Sri Gajanana Maharaj by continuous practice in his previous births and by the grace of his guru in this life was an adept in that science. He often said that he had yet to climb many a step, but that whatever he had learned so far, it was his bounden duty to give it to others in the name of his guru and thus help deserving humanity to see and realize the divine light inside each and every individual. His principal mission therefore was to sweep the human mind of its dirt, render it an effective reflector of the inner light and thus establish harmony or equilibrium between spirit and matter. One fact however needs special mention here. Though his mission had a positive background, Sri Gajanana Maharaj being by nature a strictly non-advertising person never allowed himself to be brought into the limelight of this world like so many other contemporary saints. He in fact left it to the seekers of truth first to seek him out of obscurity and then to attain their salvation through his guidance. This is exactly in keeping with his tendency towards self-effacement and absolute humility.
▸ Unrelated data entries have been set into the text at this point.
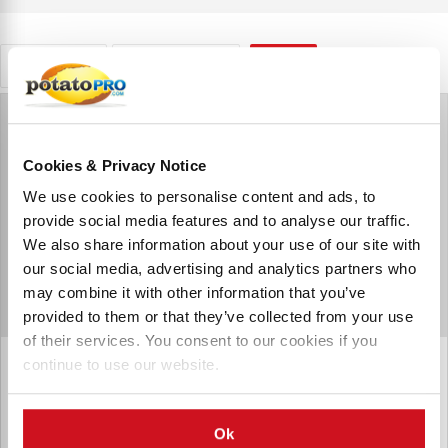
Retailers
South Africa
RESET
Cookies & Privacy Notice
We use cookies to personalise content and ads, to
provide social media features and to analyse our traffic.
We also share information about your use of our site with
our social media, advertising and analytics partners who
may combine it with other information that you’ve
provided to them or that they’ve collected from your use
of their services. You consent to our cookies if you
continue to use our website.
Food Lovers Market (Pty) Limited
Food Lover's Market is a Grocery Chain based in South
Africa.
Ok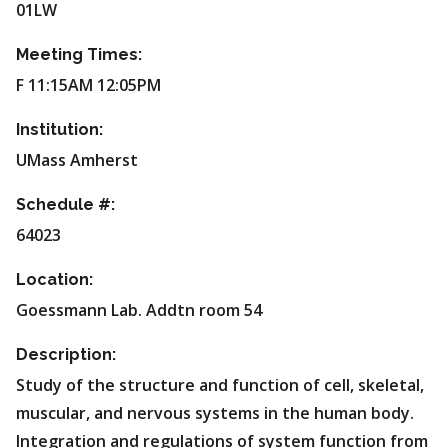
01LW
Meeting Times:
F 11:15AM 12:05PM
Institution:
UMass Amherst
Schedule #:
64023
Location:
Goessmann Lab. Addtn room 54
Description:
Study of the structure and function of cell, skeletal,
muscular, and nervous systems in the human body.
Integration and regulations of system function from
In this quality of humility and absence of egotism Sri Gajanana Maharaj stood on a very high level. His disciple Mr. Vaidya wrote, “Maharaj said to me that in the outward world I should behave towards him as if I was his elder and he (Maharaj) was a youngster.” He further wrote, “Sri Guru Gajanana Maharaj is a great personality and knows worldly as well as spiritual matters thoroughly well. If any one bows to him as a sadguru he bows to him in return. He addresses old men as fathers, young men as brothers and women as mothers or sisters, calling himself their child. His words are full of affection. He does not treat anyone as his disciple and does not accept service from anyone, but loves one and all.”
Sri Gajanana Maharaj stayed at Parel with one of his relatives for sixteen years. He remained there unknown. Nobody had the least idea that he was a yogi or a Maharaj. At Nashik, too, he was known to very few persons, and he never came into celebrity.